SELECTED FAN ENTRIES

Cowcaster posted:

Dear Diary:
This wheelchair they gave me in the hospital has a squeaky wheel. This sucks so much!

Sincerely,
Cowcaster

 

Fragrag posted:

Ping

Ping

*Static*

This is an emergency call, can some- *Static* me? This is X-COM Radio Operator Private Regal and this is an encrypted transmission from the X-Com Radar Installation 25-01 in the Amazon for Early Light, can someone hear me?
Weekly report has not been received yesterday. All transmissions to and from Area 51 has ceased. Local news *Static* UFO Invasion.
Early Light, can you give me a situation report?


Ping

Ping

Audiolog 12, Private Regal, XCRI 25-01

Goddamnit. I got the shittiest role in the whole X-Com project.

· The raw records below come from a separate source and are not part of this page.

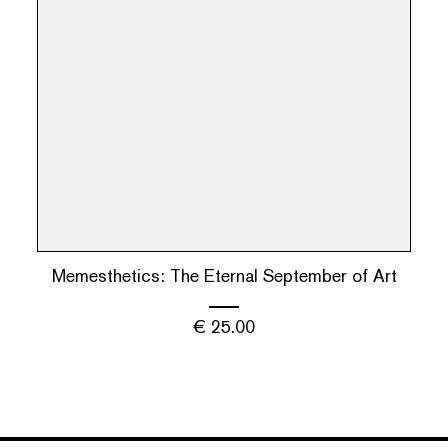
Memesthetics: The Eternal September of Art
€
25.00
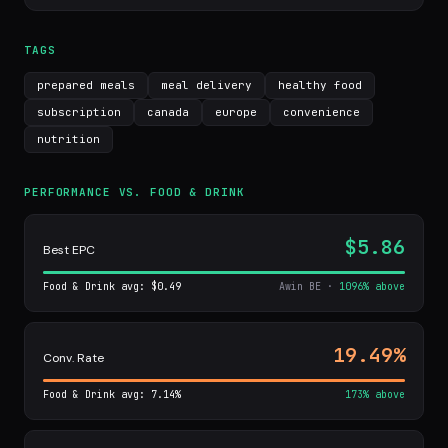
TAGS
prepared meals
meal delivery
healthy food
subscription
canada
europe
convenience
nutrition
PERFORMANCE VS. FOOD & DRINK
$5.86
Best EPC
Food & Drink avg: $0.49
Awin BE ·
1096% above
19.49%
Conv. Rate
Food & Drink avg: 7.14%
173% above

Fucking dish operator, and in the middle of the fucking Amazon. They told me the air pollution in other areas were impeding radio transmissions, so they needed some clear air here. Clear air for the dishes at least.
We're stuck in an underground base. All thirty of us. Ten engineers to keep the base running, fifteen soldiers to protect the base and five support personnel. Our job was to pick up UFO signatures over South America and transmit the coordinates to Area 51.
Only I haven't received anything the past week. It may have to do with our radars constantly picking up well over twenty UFOs in Brazil alone a week ago. The chief engineer then shut down all radar operations and had us ping the surrounding areas only to avoid detection.

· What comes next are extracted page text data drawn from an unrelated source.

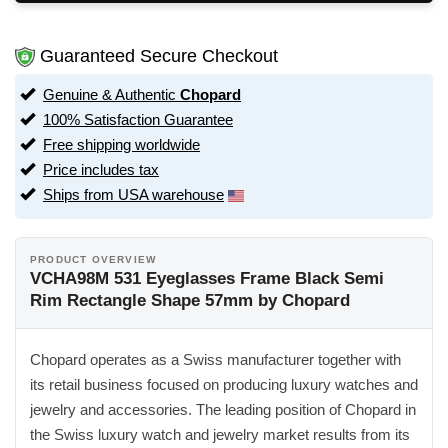
Guaranteed Secure Checkout
Genuine & Authentic
Chopard
100% Satisfaction Guarantee
Free shipping worldwide
Price includes tax
Ships from USA warehouse
PRODUCT OVERVIEW
VCHA98M 531 Eyeglasses Frame Black Semi
Rim Rectangle Shape 57mm by Chopard
Chopard operates as a Swiss manufacturer together with
its retail business focused on producing luxury watches and
jewelry and accessories. The leading position of Chopard in
the Swiss luxury watch and jewelry market results from its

With some expert aiming though, we tried to send some highly encrypted messages to Area 51 and Early Light without it being able to be picked up by anyone else. Fortunately, no UFOs seem to have triangulated us by intercepting the signals. Unfortunately, I don't think anyone has intercepted our messages at Area 51 and Early Light either. I'm beginning to fear the worse.
Aside this radar base, there's an observatory nearby, taking advantage of that same clear air. They don't have a radio there so we sent a team of five men there, check on them and see if they know more.

Ping

Ping

*Static*

This is an emergency call, can someone hear me? This is X-COM Radio Operator Private Regal and this is an encrypted transmission from the X-Com Radar Installation 25-01 in the Amazon for Area 51, can someone hear me?
Weekly report has not been received yesterday. All transmissions to and from Early Light has ceased. Local news *Static* UFO Invasion.
Area 51, can you give me a situation report?
Warning Area 51, in 72 hours, we will initiate protocol 23.4B after which there will be no more transmissions. I repeat, no more transmissions in 72 hours.


Ping

Ping

Fuck 23.4B.
Ok, ending this audiolog, the team sent to the observatory has returned. Hope we have some answers now.